Minming Li is currently an assistant professor in the Department of Computer Science, City University of Hong Kong. He received his Ph.D. and B.E. degree from the Department of Computer Science and Technology at Tsinghua University in 2006 and 2002 respectively. His research interests include algorithm design and analysis in wireless networks and energy efficient scheduling, combinatorial optimization and computational economics.

Yingchao Zhao is currently working in HKUST as a postdoc fellow in the Department of Industrial Engineering and Logistics Management. She received her Ph.D. and B.E. degree from the Department of Computer Science and Technology at Tsinghua University in 2009 and 2004 respectively. Her research interests include algorithmic game theory, algorithm design, computational complexity analysis and scheduling.
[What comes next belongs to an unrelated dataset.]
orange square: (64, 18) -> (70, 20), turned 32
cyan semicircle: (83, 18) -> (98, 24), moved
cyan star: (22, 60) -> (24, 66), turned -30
Chun Jason Xue is currently an assistant professor in the Department of Computer Science, City University of Hong Kong. He received his Ph.D. and M.E. degree from the Department of Computer Science at University of Texas at Dallas in 2007 and 2003 respectively. He received his B.E. degree in the Department of Computer Science and Engineering, University of Texas at Arlington in 1997. His research interests include optimization for parallel embedded systems, optimization for DSPs with VLIW or multi-core architecture, hardware/software co-design.